Frequently Asked Questions

A decorator is a function that takes another function as input, adds behavior, and returns a modified function (or callable). The @decorator syntax is syntactic sugar for func = decorator(func). Decorators implement cross-cutting concerns - logging, timing, caching, authentication, retry logic - without modifying the original function's code.

@functools.wraps(func) copies the original function's __name__, __doc__, __module__, and other attributes onto the wrapper. Without it, all decorated functions appear as "wrapper" in stack traces and their docstrings are lost. Always use @wraps when writing decorators - it takes one line and prevents confusing debugging sessions.

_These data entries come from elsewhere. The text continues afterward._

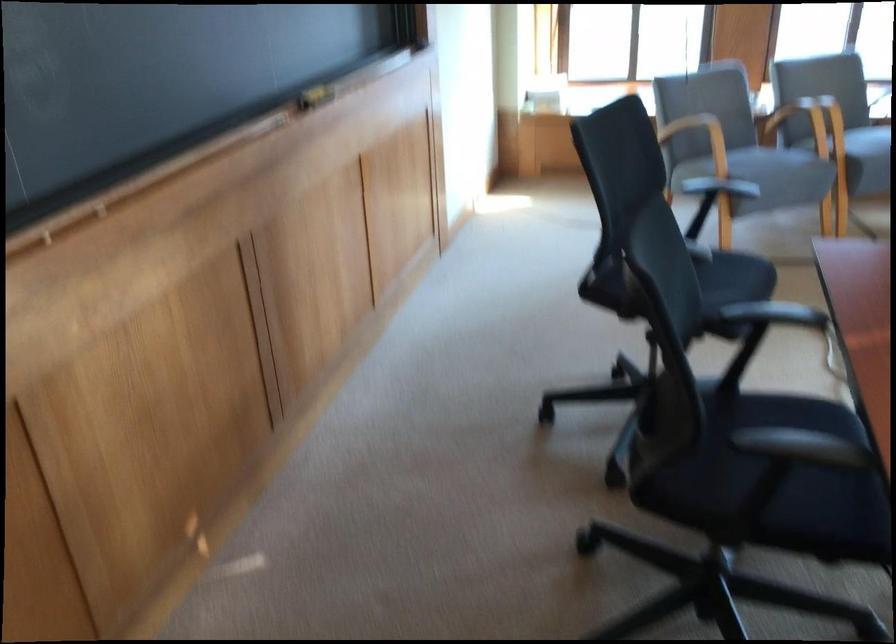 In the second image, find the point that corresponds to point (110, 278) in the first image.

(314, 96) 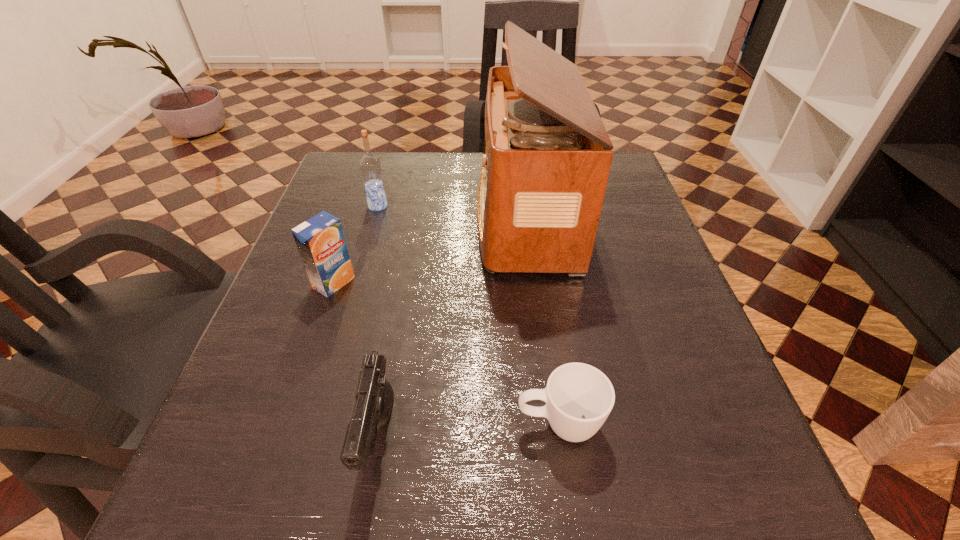 I want to click on free space between the tallest object and the orange_juice, so click(429, 249).

Locate an element on the screen. vacant region between the second shortest object and the radio receiver is located at coordinates pos(452,327).

Where is `empty space that is in between the vodka and the tallest object`? This screenshot has width=960, height=540. empty space that is in between the vodka and the tallest object is located at coordinates (451, 211).

Where is `free space between the third object from left to right and the orange_juice`? The image size is (960, 540). free space between the third object from left to right and the orange_juice is located at coordinates (356, 361).

Find the location of a particular element. This screenshot has width=960, height=540. vacant point located between the vodka and the orange_juice is located at coordinates (356, 245).

Identify the location of free space between the shortest object and the third object from left to right. The height and width of the screenshot is (540, 960). (469, 431).

In order to click on object that is the second closest one to the cup in this screenshot , I will do `click(547, 155)`.

Identify which object is located as the fourth nearest to the vodka. Please provide its 2D coordinates. Your answer should be formatted as a tuple, i.e. [(x, y)], where the tuple contains the x and y coordinates of a point satisfying the conditions above.

[(579, 397)]

Locate an element on the screen. free point that satisfies the following two spatial constraints: 1. with the handle on the side of the shortest object; 2. at the barrel of the fourth tallest object is located at coordinates (561, 438). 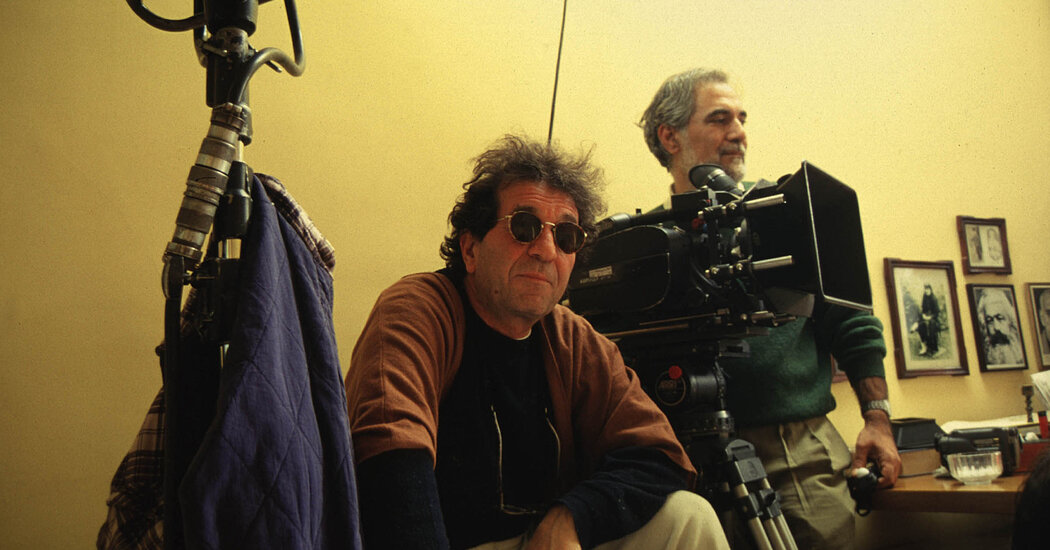 Identify the location of desktop is partially visible. (966, 486), (1003, 505). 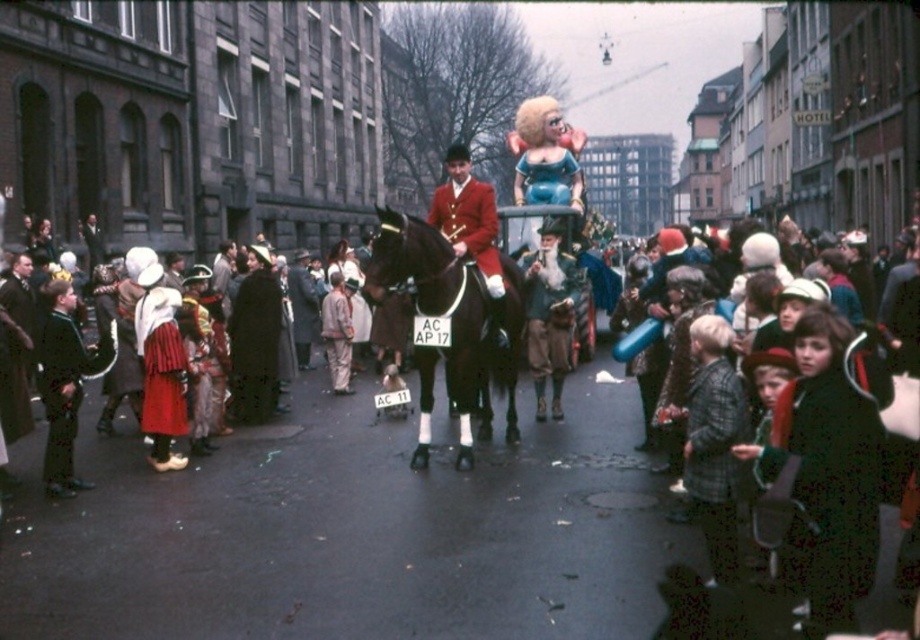 Question: Is the position of red woolen coat at left more distant than that of matte plastic teddy bear at center?

Choices:
 (A) yes
 (B) no

Answer: (B)

Question: Is shiny black horse at center above red woolen coat at left?

Choices:
 (A) no
 (B) yes

Answer: (A)

Question: Which of these objects is positioned farthest from the plaid wool jacket at lower right?

Choices:
 (A) dark brown leather coat at center
 (B) shiny black horse at center

Answer: (A)

Question: Which object is the farthest from the matte plastic teddy bear at center?

Choices:
 (A) red woolen coat at left
 (B) dark green wool coat at lower right
 (C) red velvet santa claus at center
 (D) shiny black horse at center

Answer: (C)

Question: Observing the image, what is the correct spatial positioning of shiny black horse at center in reference to red woolen coat at left?

Choices:
 (A) left
 (B) right

Answer: (B)

Question: Which of the following is the closest to the observer?

Choices:
 (A) coord(75,426)
 (B) coord(700,465)
 (C) coord(493,324)
 (D) coord(561,116)

Answer: (B) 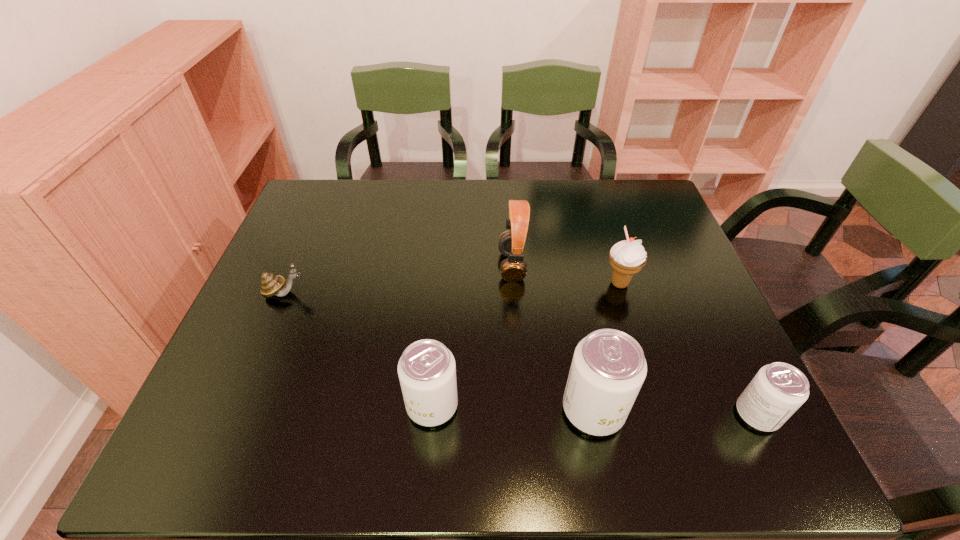 The width and height of the screenshot is (960, 540). I want to click on object situated at the near right corner, so click(777, 391).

@staticmethod defines a method that receives neither self nor cls - it is just a regular function in the class namespace. @classmethod receives cls (the class itself) as the first argument. Use @classmethod for alternative constructors and factory methods. Use @staticmethod for utility functions that relate to the class conceptually but don't need access to instance or class state.

You need an extra level of nesting - a function that takes the arguments and returns a decorator: def repeat(times): def decorator(func): def wrapper(*args, **kwargs): ... return wrapper return decorator. Call it as @repeat(3). Alternatively, use functools.partial or a class with __call__ to create configurable decorators more cleanly.